## YOUR INSTRUCTIONS
Omitting all images, set down every line below exactly as it appears.

## DATASET RECORDS
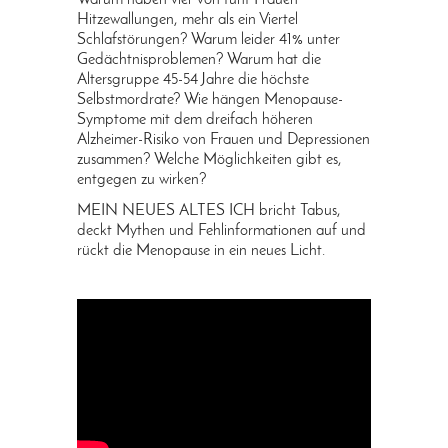
Hitzewallungen, mehr als ein Viertel
Schlafstörungen? Warum leider 41% unter
Gedächtnisproblemen? Warum hat die
Altersgruppe 45-54 Jahre die höchste
Selbstmordrate? Wie hängen Menopause-
Symptome mit dem dreifach höheren
Alzheimer-Risiko von Frauen und Depressionen
zusammen? Welche Möglichkeiten gibt es,
entgegen zu wirken?
MEIN NEUES ALTES ICH bricht Tabus,
deckt Mythen und Fehlinformationen auf und
rückt die Menopause in ein neues Licht.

## ANSWER BELOW
Hitzewallungen, mehr als ein Viertel
Schlafstörungen? Warum leider 41% unter
Gedächtnisproblemen? Warum hat die
Altersgruppe 45-54 Jahre die höchste
Selbstmordrate? Wie hängen Menopause-
Symptome mit dem dreifach höheren
Alzheimer-Risiko von Frauen und Depressionen
zusammen? Welche Möglichkeiten gibt es,
entgegen zu wirken?
MEIN NEUES ALTES ICH bricht Tabus,
deckt Mythen und Fehlinformationen auf und
rückt die Menopause in ein neues Licht.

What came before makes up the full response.